Given data:
Content starts
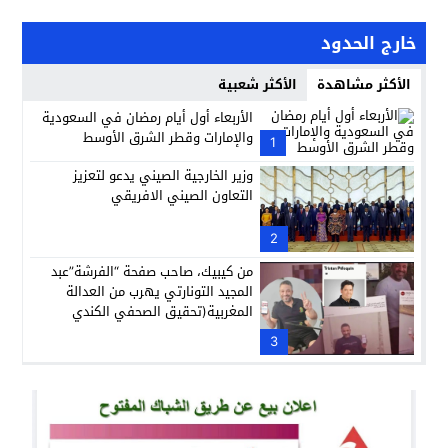
خارج الحدود
الأكثر مشاهدة
الأكثر شعبية
الأربعاء أول أيام رمضان في السعودية
والإمارات وقطر الشرق الأوسط
1
وزير الخارجية الصيني يدعو لتعزيز
التعاون الصيني الافريقي
2
من كيبيك، صاحب صفحة “الفرشة”عبد
المجيد التونارتي يهرب من العدالة
المغربية(تحقيق الصحفي الكندي
تريستان بلوكان)
3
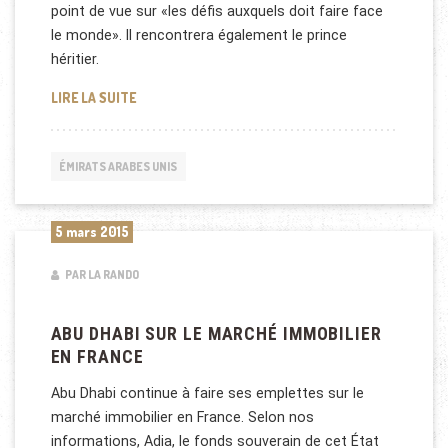
point de vue sur «les défis auxquels doit faire face
le monde». Il rencontrera également le prince
héritier.
NICOLAS SARKOZY À ABU DHABI
LIRE LA SUITE
ÉMIRATS ARABES UNIS
5 mars 2015
PAR LA RANDO
ABU DHABI SUR LE MARCHÉ IMMOBILIER
EN FRANCE
Abu Dhabi continue à faire ses emplettes sur le
marché immobilier en France. Selon nos
informations, Adia, le fonds souverain de cet État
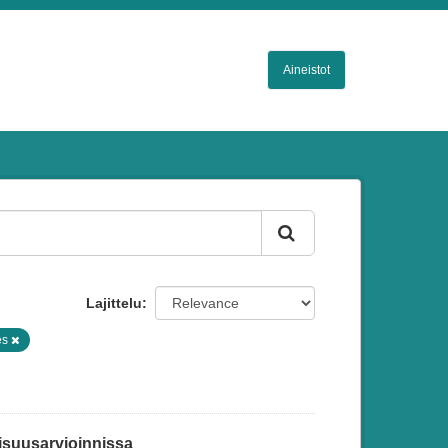
Aineistot
Lajittelu
es
isuusarvioinnissa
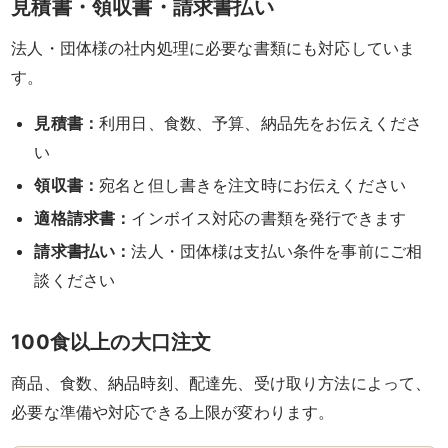
見積書・領収書・請求書払い
生
法人・団体様の社内処理に必要な書類にも対応していま
パ
す。
ー
見積書：
利用日、食数、予算、納品先をお伝えくださ
テ
い
領収書：
宛名と但し書きを注文時にお伝えください
ィ
適格請求書：
インボイス対応の書類を発行できます
ー・
請求書払い：
法人・団体様は支払い条件を事前にご相
イ
談ください
ベ
100食以上の大口注文
ン
商品、食数、納品時刻、配達先、受け取り方法によって、
ト
必要な準備や対応できる上限が変わります。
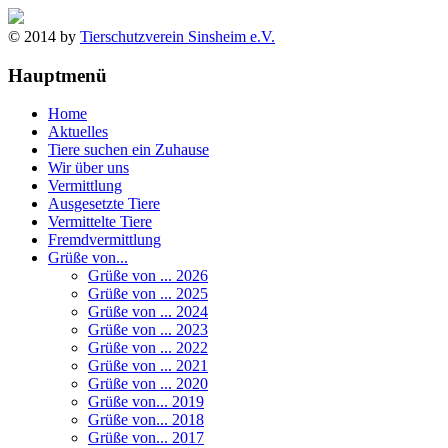
© 2014 by
Tierschutzverein Sinsheim e.V.
Hauptmenü
Home
Aktuelles
Tiere suchen ein Zuhause
Wir über uns
Vermittlung
Ausgesetzte Tiere
Vermittelte Tiere
Fremdvermittlung
Grüße von...
Grüße von ... 2026
Grüße von ... 2025
Grüße von ... 2024
Grüße von ... 2023
Grüße von ... 2022
Grüße von ... 2021
Grüße von ... 2020
Grüße von... 2019
Grüße von... 2018
Grüße von... 2017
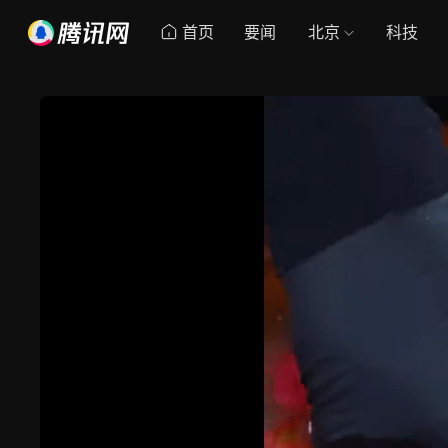
首页
要闻
北京
科技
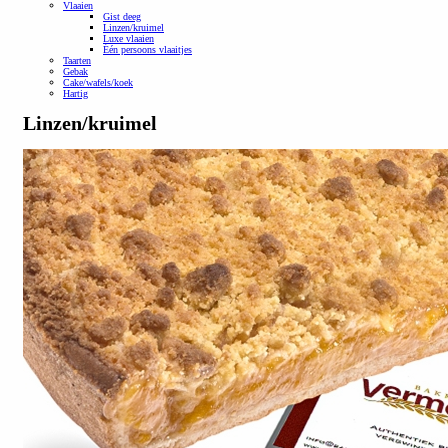
Vlaaien
Gist deeg
Linzen/kruimel
Luxe vlaaien
Één persoons vlaaitjes
Taarten
Gebak
Cake/wafels/koek
Hartig
Linzen/kruimel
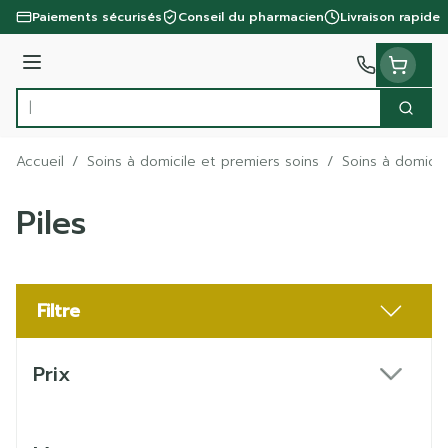
Aller au contenu
Paiements sécurisés
Conseil du pharmacien
Livraison rapide
Menu
Cherc
Rechercher
Accueil
/
Soins à domicile et premiers soins
/
Soins à domicil
Piles
Filtre
Passer à la liste des produits
Prix
filter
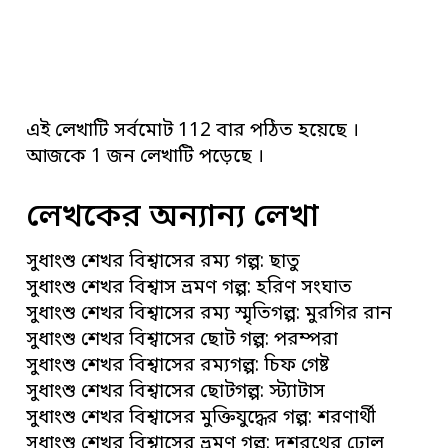
এই লেখাটি সর্বমোট 112 বার পঠিত হয়েছে ।
আজকে 1 জন লেখাটি পড়েছে ।
লেখকের অন্যান্য লেখা
সুধাংশু শেখর বিশ্বাসের রম্য গল্প: ছাতু
সুধাংশু শেখর বিশ্বাস ভ্রমণ গল্প: হরিণ সংঘাত
সুধাংশু শেখর বিশ্বাসের রম্য স্মৃতিগল্প: মুরগির রান
সুধাংশু শেখর বিশ্বাসের ছোট গল্প: পরম্পরা
সুধাংশু শেখর বিশ্বাসের রম্যগল্প: চিফ গেষ্ট
সুধাংশু শেখর বিশ্বাসের ছোটগল্প: স্ট্যাটাস
সুধাংশু শেখর বিশ্বাসের মুক্তিযুদ্ধের গল্প: শরণার্থী
সুধাংশু শেখর বিশ্বাসের ভ্রমণ গল্প: দশরথের ঢোল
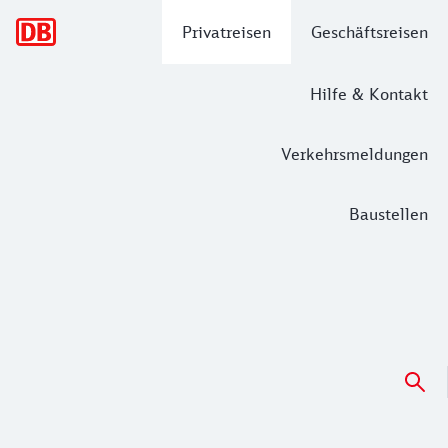
Hauptnavigation
Privatreisen
Geschäftsreisen
Hilfe & Kontakt
Verkehrsmeldungen
Baustellen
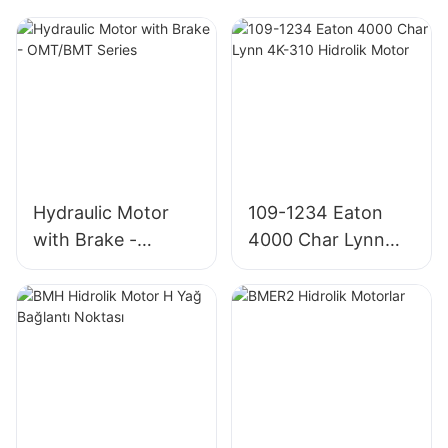
Hydraulic Motor
109-1234 Eaton
with Brake -
4000 Char Lynn
OMT/BMT Series
4K-310 Hidrolik
Motor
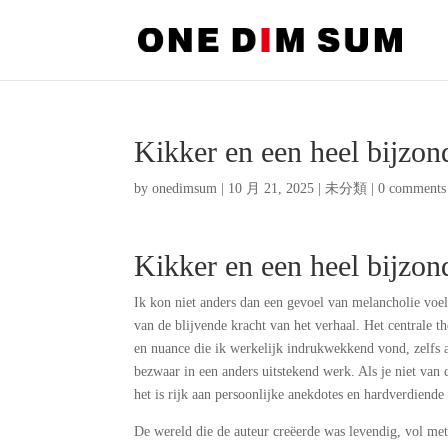
Kikker en een heel bijzon
by
onedimsum
|
10 月 21, 2025
|
未分類
|
0 comments
Kikker en een heel bijzon
Ik kon niet anders dan een gevoel van melancholie voel
van de blijvende kracht van het verhaal. Het centrale 
en nuance die ik werkelijk indrukwekkend vond, zelfs a
bezwaar in een anders uitstekend werk. Als je niet van d
het is rijk aan persoonlijke anekdotes en hardverdiende
De wereld die de auteur creëerde was levendig, vol met 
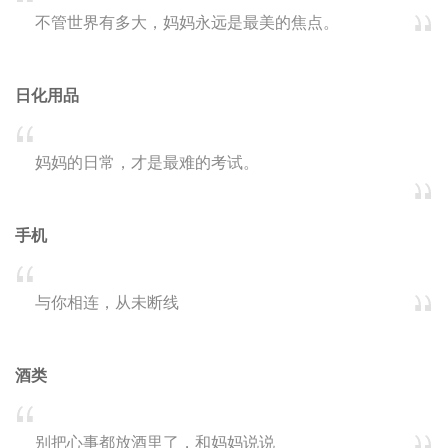
不管世界有多大，妈妈永远是最美的焦点。
日化用品
妈妈的日常，才是最难的考试。
手机
与你相连，从未断线
酒类
别把心事都放酒里了，和妈妈说说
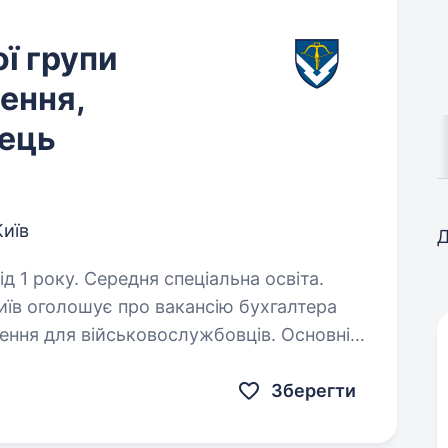
ї групи
ення,
ець
Київ
Д
д 1 року. Середня спеціальна освіта.
Київ оголошує про вакансію бухгалтера
лення для військовослужбовців. Основні
Зберегти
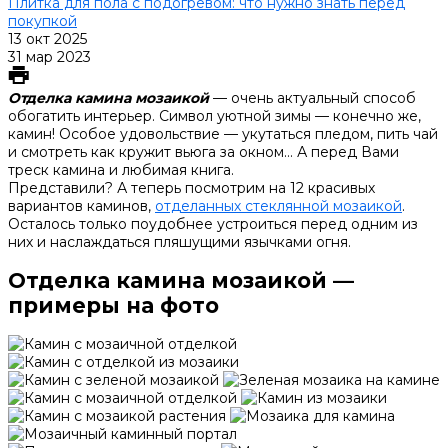
Плитка для пола с подогревом: что нужно знать перед
покупкой
13 окт 2025
31 мар 2023
Отделка камина мозаикой
— очень актуальный способ
обогатить интерьер. Символ уютной зимы — конечно же,
камин! Особое удовольствие — укутаться пледом, пить чай
и смотреть как кружит вьюга за окном… А перед Вами
треск камина и любимая книга.
Представили? А теперь посмотрим на 12 красивых
вариантов каминов,
отделанных стеклянной мозаикой
.
Осталось только поудобнее устроиться перед одним из
них и наслаждаться пляшущими язычками огня.
Отделка камина мозаикой —
примеры на фото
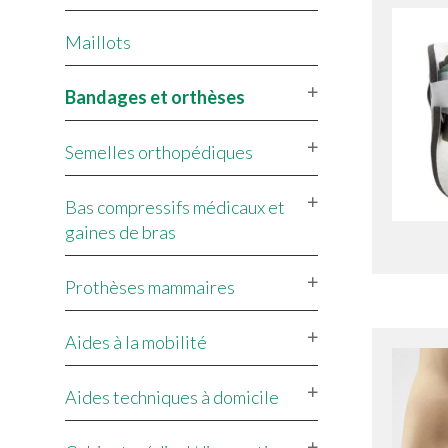
Maillots
Bandages et orthèses
Semelles orthopédiques
Bas compressifs médicaux et
gaines de bras
Prothèses mammaires
Aides à la mobilité
Aides techniques à domicile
Content ends
Work task: Look through the material above for the string "Отделка" and copy each line that has it.

Task answer:
Отделка камина мозаикой
Отделка камина мозаикой —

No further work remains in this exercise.